How to Select and Effectively Use Grow Lights for Indoor Houseplant Gardening

The summer months are readily approaching. For many gardening enthusiasts, it’s just about time to bring those houseplants back indoors to shield them from the brutal summer heat. Others may have purchased some new plants during the spring plant nursery frenzy and aren’t quite sure how to provide them with adequate lighting.

If your natural window lighting is lacking for your beloved houseplants, consider supplementing your light dynamics with artificial lighting!

Grow lights allow us to cultivate various plants indoors, regardless of the season or available sunlight. They use a specific ratio of wavelengths, mostly in the red and blue spectrums, which are ideal for helping plants photosynthesize.

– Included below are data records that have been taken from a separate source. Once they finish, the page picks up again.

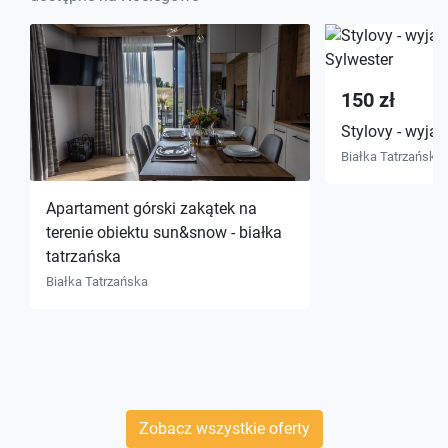
150 zł
Stylovy - wyją
Białka Tatrzańska
Apartament górski zakątek na
terenie obiektu sun&snow - białka
tatrzańska
Białka Tatrzańska
Zobacz wszystkie oferty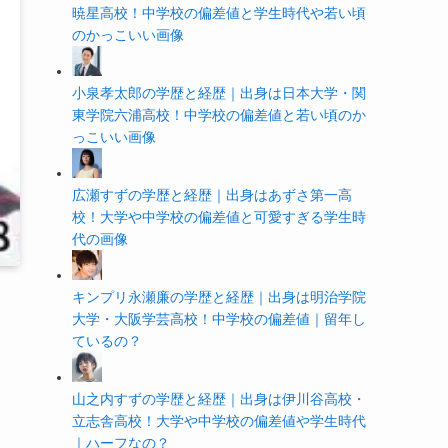
暁星高校！中学校の偏差値と学生時代や若い頃
のかっこいい画像
小泉孝太郎の学歴と経歴｜出身は日本大学・関
東学院六浦高校！中学校の偏差値と若い頃のか
っこいい画像
広瀬すずの学歴と経歴｜出身はあずさ第一高
校！大学や中学校の偏差値と可愛すぎる学生時
代の画像
キンプリ永瀬廉の学歴と経歴｜出身は明治学院
大学・大阪学芸高校！中学校の偏差値｜留年し
ているの？
山之内すずの学歴と経歴｜出身は伊川谷高校・
立志舎高校！大学や中学校の偏差値や学生時代
｜ハーフなの？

Thus, regular household lights are not suitable for supplementing plant light. They operate on spectrums that do not promote photosynthesis.

Decent grow lighting fixtures are more affordable than one might expect, and they’re extremely handy for combating dark winter months, growing high-light plants, placing plants in windowless rooms and nurturing fragile plant propagations!

When selecting a grow light for your plants, note that their effectiveness depends on the intensity of the lamp (or the photosynthetic photon flux density, or PPFD) and the wavelength (or the spectrum of light, known as photosynthetically active radiation, or PAR).

Other crucial factors to consider include the proximity of the light source to the plants, how much natural sunlight the plants are also exposed to, and the time of year the plant “thinks” it is, based on available supplemental light.

Learn the three dominant types of grow lights.

Grow lights should be carefully selected depending on the specific plant(s) you’re growing. As you may have noted from the “window” spiel, this can get pretty complex. Here are the basics.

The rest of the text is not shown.